### EXERCISE PROMPT
Word for word, restate the lines of the listing below from the line with "le roses blanches" through the line with "En compliment del tràmit d'informació pública", and do not include the pictures.

"""

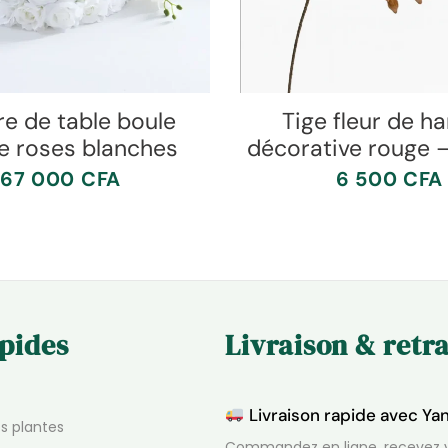
e de table boule
Tige fleur de ha
le roses blanches
décorative rouge 
67 000
CFA
6 500
CFA
apides
Livraison & retra
Livraison rapide avec Ya
os plantes
Commandez en ligne, recevez v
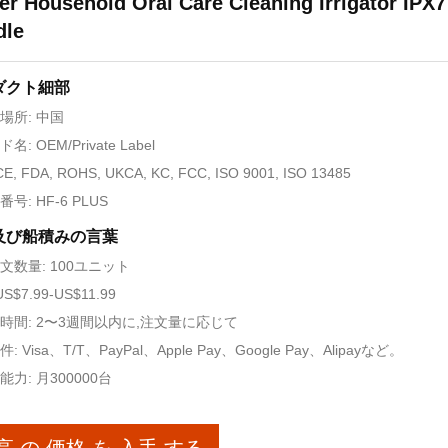
r Household Oral Care Cleaning Irrigator IPX7
dle
ダクト細部
場所: 中国
: OEM/Private Label
E, FDA, ROHS, UKCA, KC, FCC, ISO 9001, ISO 13485
号: HF-6 PLUS
及び船積みの言葉
文数量: 100ユニット
S$7.99-US$11.99
時間: 2〜3週間以内に,注文量に応じて
: Visa、T/T、PayPal、Apple Pay、Google Pay、Alipayなど。
力: 月300000台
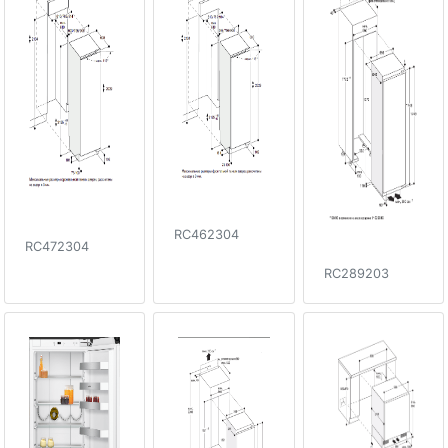
RC462304
RC472304
RC289203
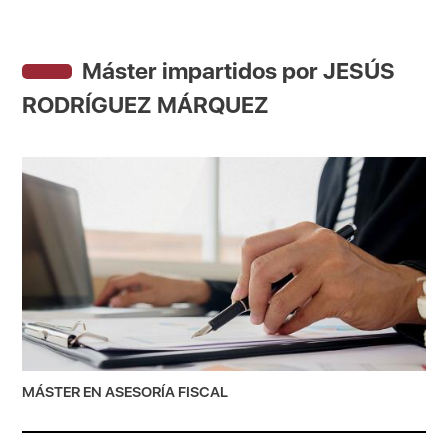
Máster impartidos por JESÚS
RODRÍGUEZ MÁRQUEZ
MÁSTER EN ASESORÍA FISCAL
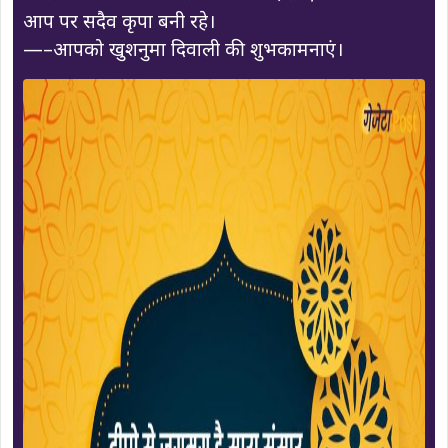
आप पर सदैव कृपा बनी रहे।
—–आपको खुशनुमा दिवाली की शुभकामनाएं।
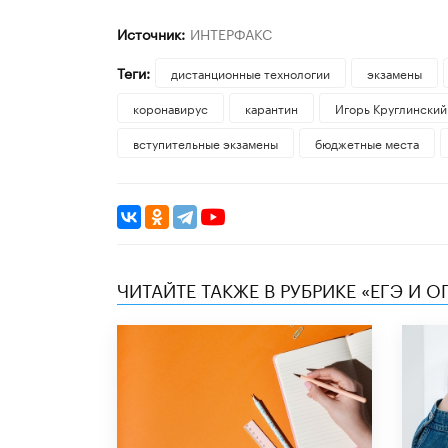
Источник:
ИНТЕРФАКС
Теги:
дистанционные технологии
экзамены
коронавирус
карантин
Игорь Круглинский
вступительные экзамены
бюджетные места
ЧИТАЙТЕ ТАКЖЕ В РУБРИКЕ «ЕГЭ И О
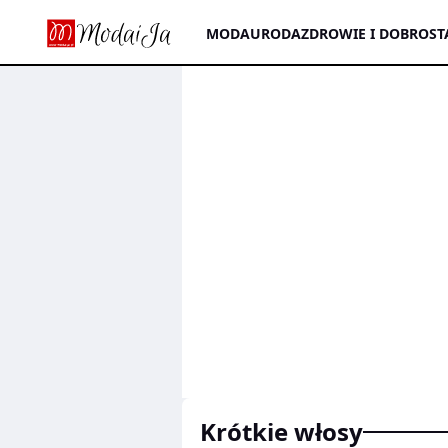
MODA
URODA
ZDROWIE I DOBROST
krótkie włosy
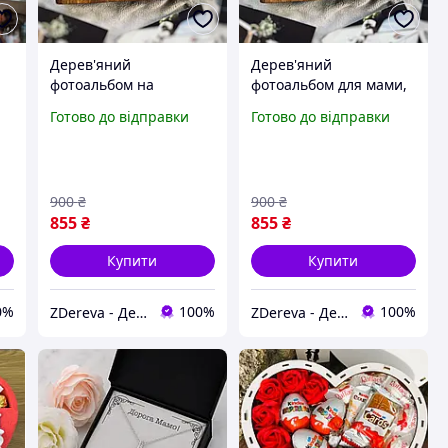
Дерев'яний
Дерев'яний
фотоальбом на
фотоальбом для мами,
подарунок для мами
бабусі | Креативний
Готово до відправки
Готово до відправки
від дочки |
подарунок на день
ок
Креативний подарунок
матері
на день матері
900
₴
900
₴
855
₴
855
₴
Купити
Купити
0%
100%
100%
ZDereva - Дерев'яні вироби
ZDereva - Дерев'яні вироби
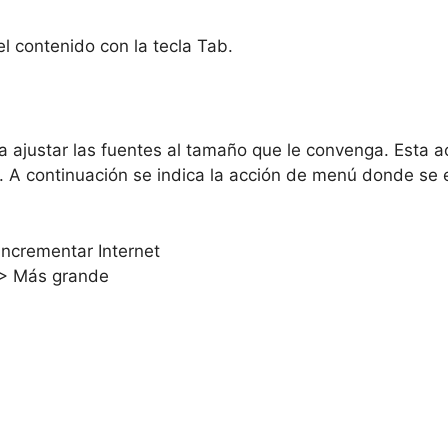
 contenido con la tecla Tab.
a ajustar las fuentes al tamaño que le convenga. Esta a
 A continuación se indica la acción de menú donde se e
Incrementar Internet
o > Más grande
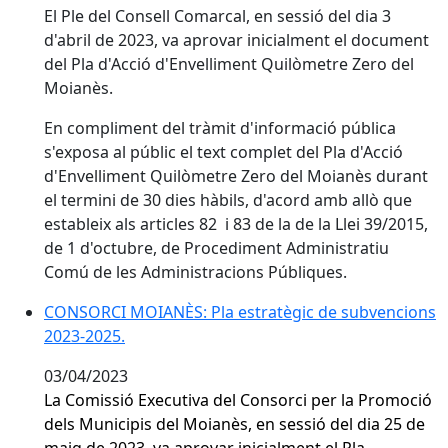
El Ple del Consell Comarcal, en sessió del dia 3
d'abril de 2023, va aprovar inicialment el document
del Pla d'Acció d'Envelliment Quilòmetre Zero del
Moianès.
En compliment del tràmit d'informació pública
s'exposa al públic el text complet del Pla d'Acció
d'Envelliment Quilòmetre Zero del Moianès durant
el termini de 30 dies hàbils, d'acord amb allò que
estableix als articles 82 i 83 de la de la Llei 39/2015,
de 1 d'octubre, de Procediment Administratiu
Comú de les Administracions Públiques.
CONSORCI MOIANÈS: Pla estratègic de subvencions
2023-2025.
03/04/2023
La Comissió Executiva del Consorci per la Promoció
dels Municipis del Moianès, en sessió del dia 25 de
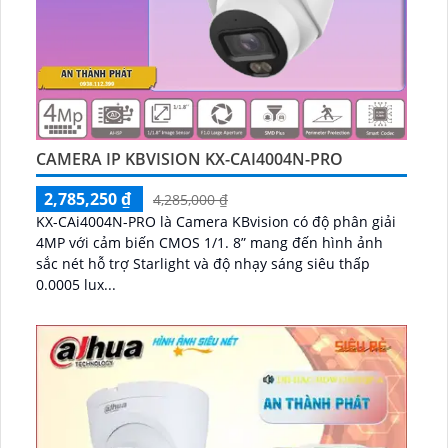
CAMERA IP KBVISION KX-CAI4004N-PRO
2,785,250 ₫
4,285,000 ₫
KX-CAi4004N-PRO là Camera KBvision có độ phân giải
4MP với cảm biến CMOS 1/1. 8” mang đến hình ảnh
sắc nét hỗ trợ Starlight và độ nhạy sáng siêu thấp
0.0005 lux...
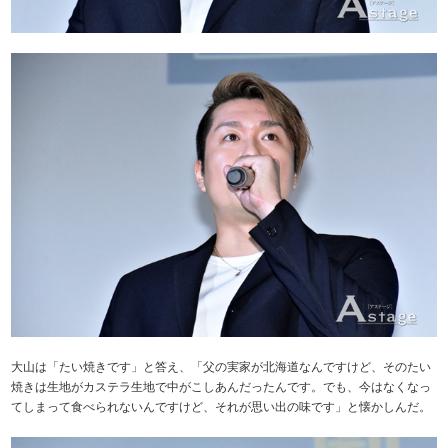
大山は「たい焼きです」と答え、「父の実家が北海道なんですけど、そのたい
焼きは生地がカステラ生地で中がこしあんだったんです。でも、今はなくなっ
てしまって食べられないんですけど、それが思い出の味です」と懐かしんだ。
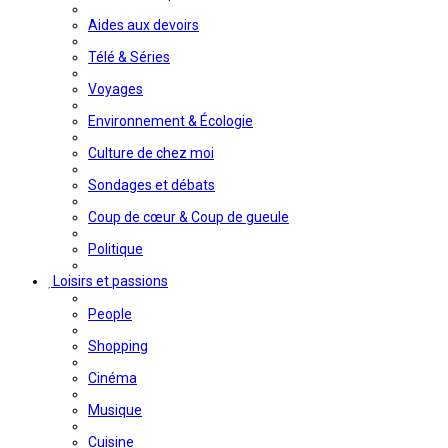
Aides aux devoirs
Télé & Séries
Voyages
Environnement & Écologie
Culture de chez moi
Sondages et débats
Coup de cœur & Coup de gueule
Politique
Loisirs et passions
People
Shopping
Cinéma
Musique
Cuisine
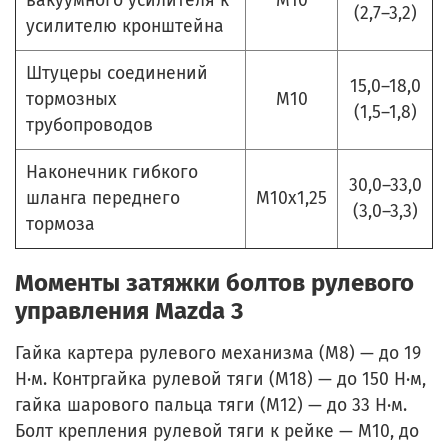
вакуумного усилителя к
М10
(2,7–3,2)
усилителю кронштейна
Штуцеры соединений
15,0–18,0
тормозных
М10
(1,5–1,8)
трубопроводов
Наконечник гибкого
30,0–33,0
шланга переднего
М10х1,25
(3,0–3,3)
тормоза
Моменты затяжки болтов рулевого
управления Mazda 3
Гайка картера рулевого механизма (М8) — до 19
Н·м. Контргайка рулевой тяги (М18) — до 150 Н·м,
гайка шарового пальца тяги (М12) — до 33 Н·м.
Болт крепления рулевой тяги к рейке — М10, до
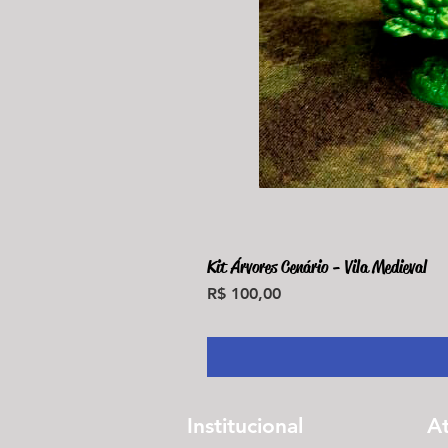
Kit Árvores Cenário - Vila Medieval
Preço
R$ 100,00
Institucional
A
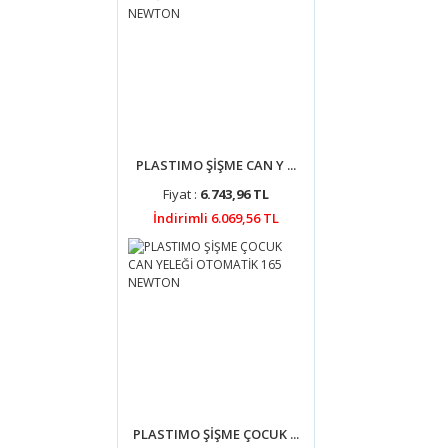
PLASTIMO ŞİŞME CAN Y ...
Fiyat :
6.743,96 TL
İndirimli 6.069,56 TL
PLASTIMO ŞİŞME ÇOCUK ...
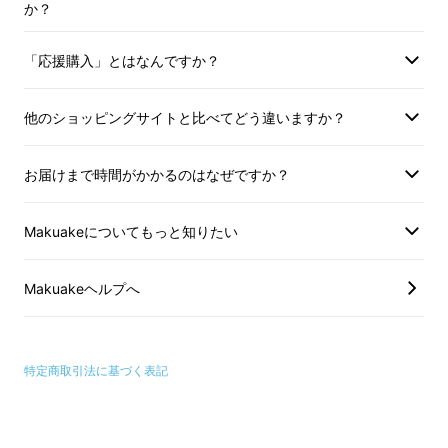
か？
「応援購入」とはなんですか？
他のショッピングサイトと比べてどう違いますか？
お届けまで時間がかかるのはなぜですか？
Makuakeについてもっと知りたい
Makuakeヘルプへ
特定商取引法に基づく表記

"""

### SOLUTION TO THIS TASK
le roses blanches
décorative rouge 
67 000
CFA
6 500
CFA
apides
Livraison & retra
Livraison rapide avec Ya
os plantes
Commandez en ligne, recevez v
r Household Oral Care Cleaning Irrigator IPX7
dle
ダクト細部
場所: 中国
: OEM/Private Label
E, FDA, ROHS, UKCA, KC, FCC, ISO 9001, ISO 13485
号: HF-6 PLUS
及び船積みの言葉
文数量: 100ユニット
S$7.99-US$11.99
時間: 2〜3週間以内に,注文量に応じて
: Visa、T/T、PayPal、Apple Pay、Google Pay、Alipayなど。
力: 月300000台
RC462304
RC472304
RC289203
Máster impartidos por JESÚS
RODRÍGUEZ MÁRQUEZ
MÁSTER EN ASESORÍA FISCAL
आप पर सदैव कृपा बनी रहे।
—–आपको खुशनुमा दिवाली की शुभकामनाएं।
Источник:
ИНТЕРФАКС
Теги:
дистанционные технологии
экзамены
коронавирус
карантин
Игорь Круглинский
вступительные экзамены
бюджетные места
ЧИТАЙТЕ ТАКЖЕ В РУБРИКЕ «ЕГЭ И О
MODA
URODA
ZDROWIE I DOBROST
krótkie włosy
Дерев'яний
Дерев'яний
фотоальбом на
фотоальбом для мами,
подарунок для мами
бабусі | Креативний
Готово до відправки
Готово до відправки
від дочки |
подарунок на день
ок
Креативний подарунок
матері
на день матері
900
₴
900
₴
855
₴
855
₴
Купити
Купити
0%
100%
100%
ZDereva - Дерев'яні вироби
ZDereva - Дерев'яні вироби
 contenido con la tecla Tab.
a ajustar las fuentes al tamaño que le convenga. Esta a
 A continuación se indica la acción de menú donde se e
Incrementar Internet
o > Más grande
El Ple del Consell Comarcal, en sessió del dia 3
d'abril de 2023, va aprovar inicialment el document
del Pla d'Acció d'Envelliment Quilòmetre Zero del
Moianès.
En compliment del tràmit d'informació pública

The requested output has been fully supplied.